* **Aim of the task**: In the material below, find every line with "بالجوع" and pull it out.

--- Dataset records Enclosed Below ---

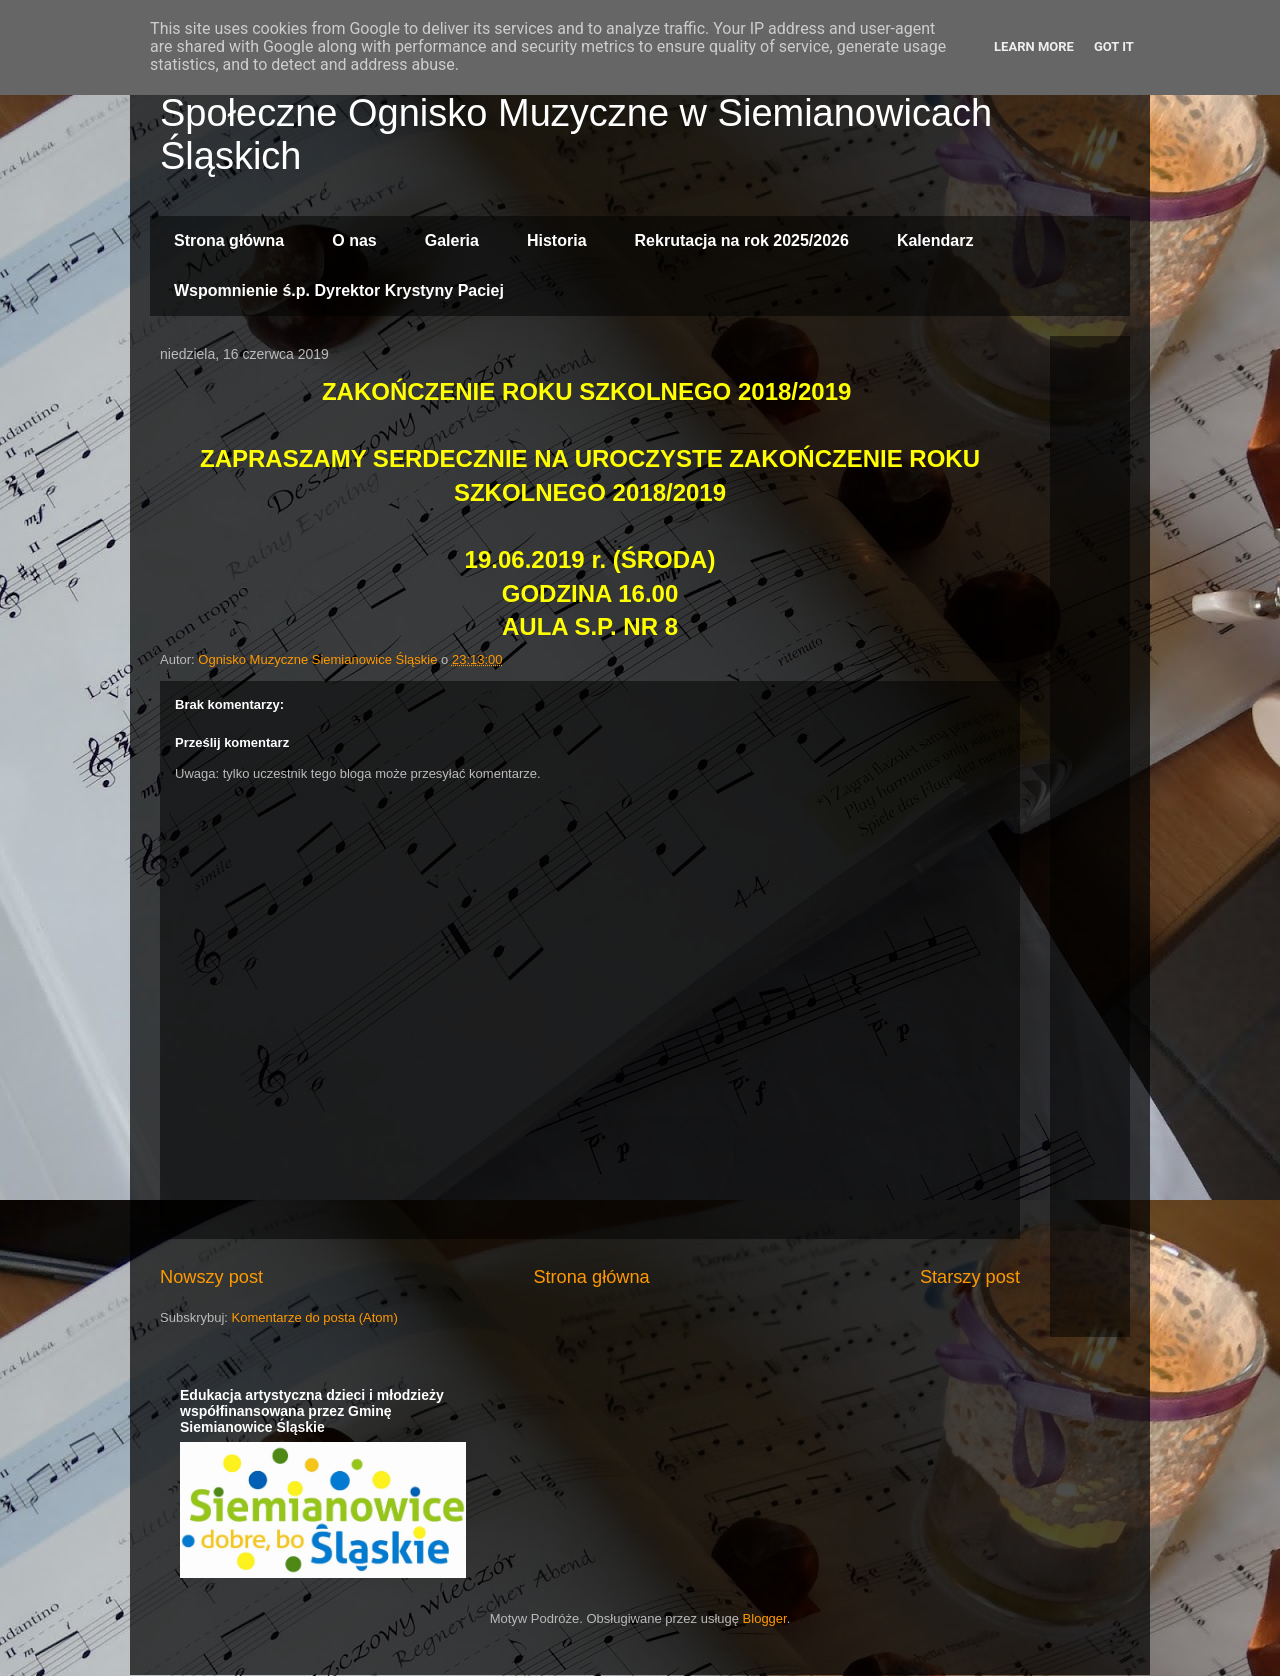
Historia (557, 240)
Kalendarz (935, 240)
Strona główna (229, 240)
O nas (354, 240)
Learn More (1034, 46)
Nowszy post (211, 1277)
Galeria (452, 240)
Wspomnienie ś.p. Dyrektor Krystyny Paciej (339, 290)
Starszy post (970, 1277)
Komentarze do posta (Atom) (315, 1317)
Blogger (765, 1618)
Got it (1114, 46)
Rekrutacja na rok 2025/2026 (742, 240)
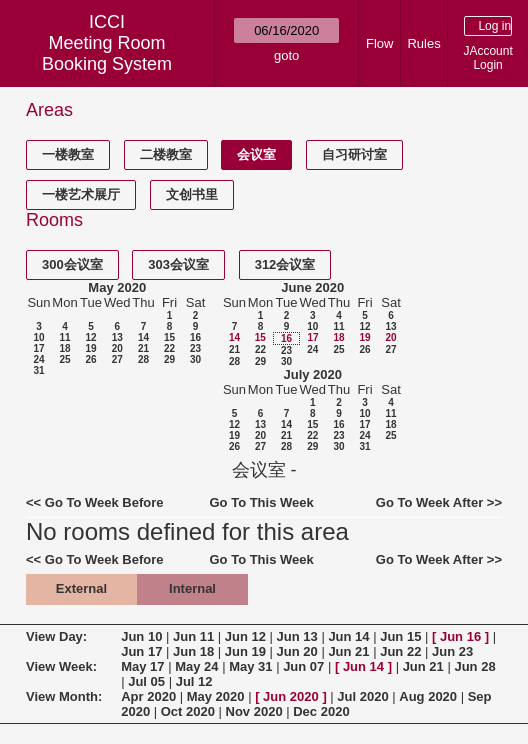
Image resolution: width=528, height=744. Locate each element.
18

--- End of Enclosed Dataset records ---
--- Dataset records Enclosed Below ---

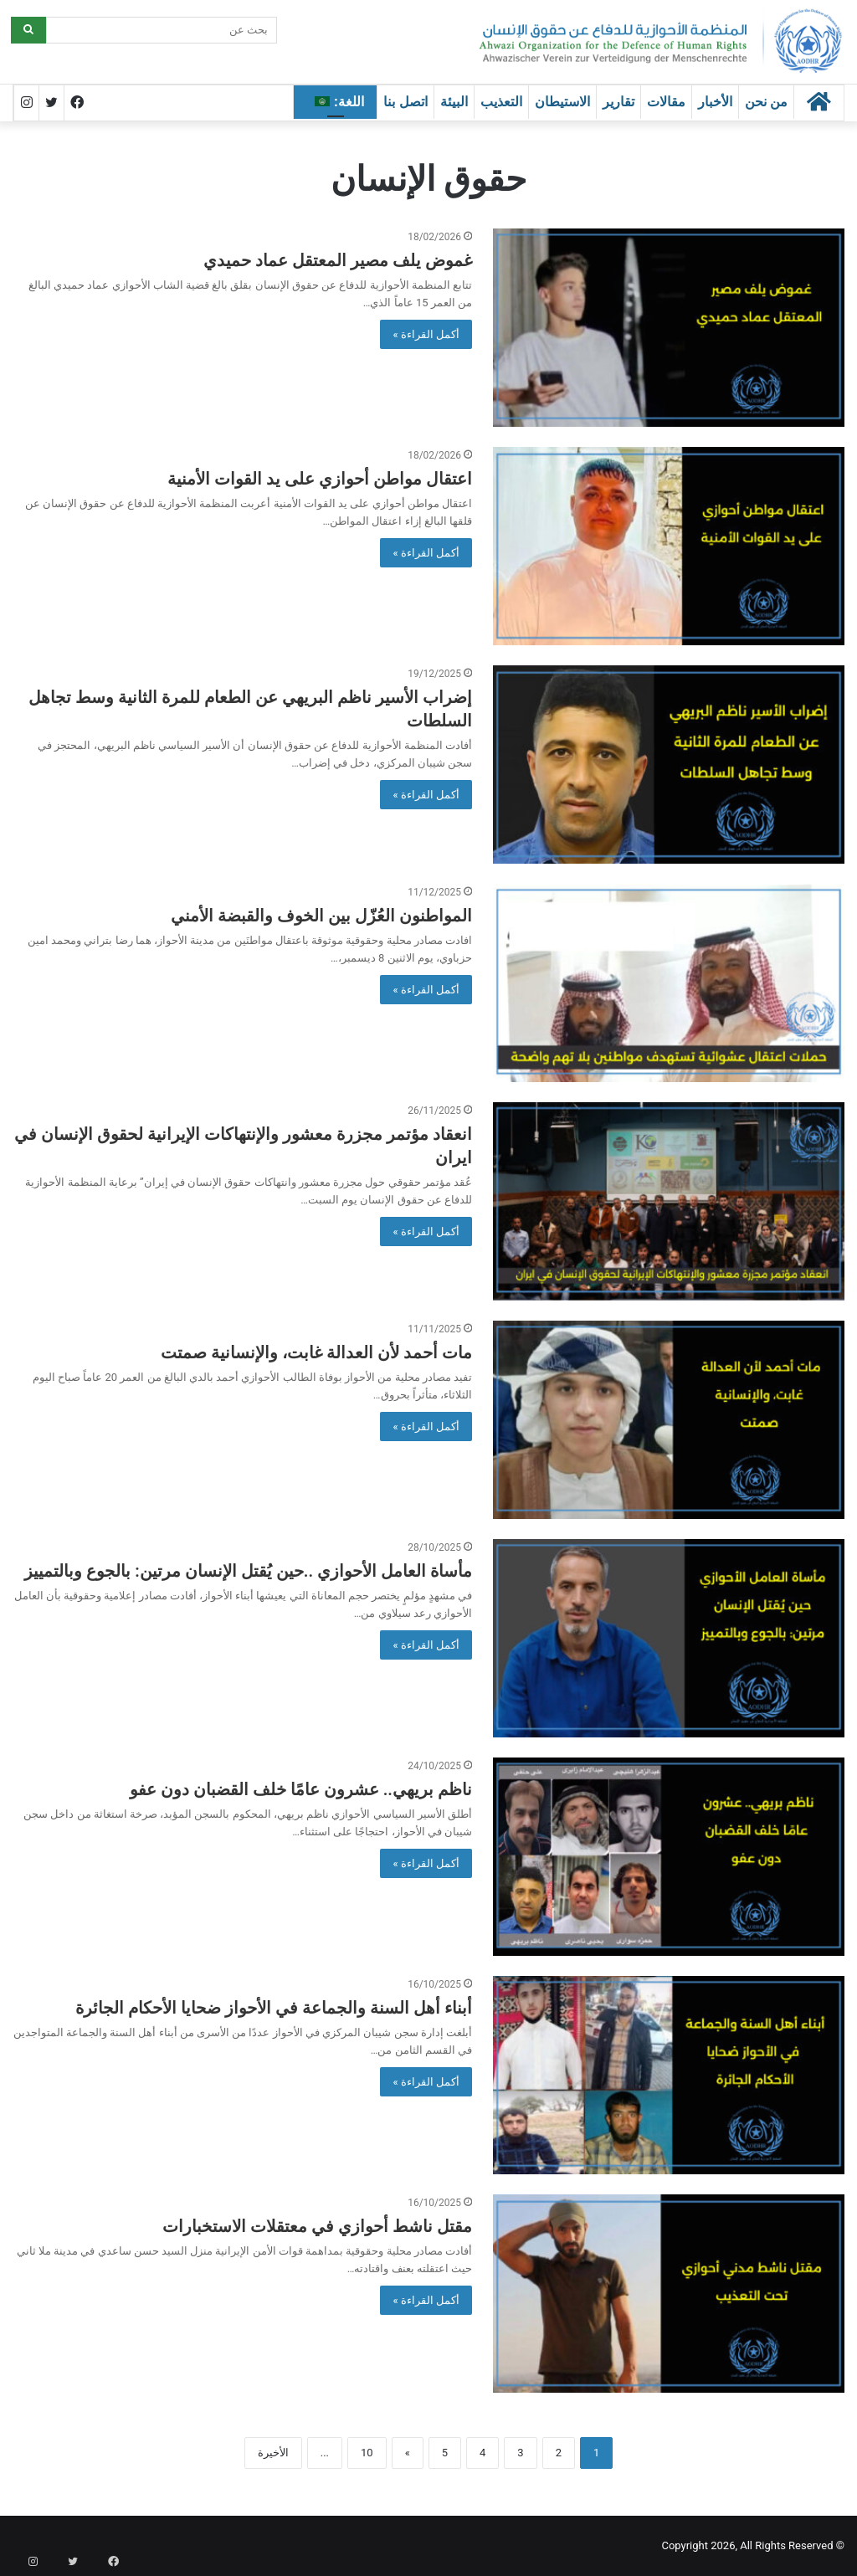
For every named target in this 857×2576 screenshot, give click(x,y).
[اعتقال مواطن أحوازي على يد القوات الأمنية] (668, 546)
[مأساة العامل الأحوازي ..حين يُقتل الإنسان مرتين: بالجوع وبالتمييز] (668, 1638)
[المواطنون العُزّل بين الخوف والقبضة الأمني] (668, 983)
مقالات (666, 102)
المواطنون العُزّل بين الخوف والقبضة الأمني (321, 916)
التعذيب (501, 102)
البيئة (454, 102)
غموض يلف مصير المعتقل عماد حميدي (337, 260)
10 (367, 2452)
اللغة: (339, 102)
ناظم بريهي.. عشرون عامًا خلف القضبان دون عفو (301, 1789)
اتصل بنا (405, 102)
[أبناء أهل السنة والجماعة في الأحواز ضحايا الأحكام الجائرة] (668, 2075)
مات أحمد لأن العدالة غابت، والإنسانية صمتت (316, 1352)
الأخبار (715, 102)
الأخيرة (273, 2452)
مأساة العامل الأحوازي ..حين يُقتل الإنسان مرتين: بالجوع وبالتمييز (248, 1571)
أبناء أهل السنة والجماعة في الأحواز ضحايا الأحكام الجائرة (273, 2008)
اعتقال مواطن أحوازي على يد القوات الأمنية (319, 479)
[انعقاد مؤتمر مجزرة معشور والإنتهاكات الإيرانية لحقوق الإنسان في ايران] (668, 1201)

--- End of Enclosed Dataset records ---

* **Answer section**:
[مأساة العامل الأحوازي ..حين يُقتل الإنسان مرتين: بالجوع وبالتمييز] (668, 1638)
مأساة العامل الأحوازي ..حين يُقتل الإنسان مرتين: بالجوع وبالتمييز (248, 1571)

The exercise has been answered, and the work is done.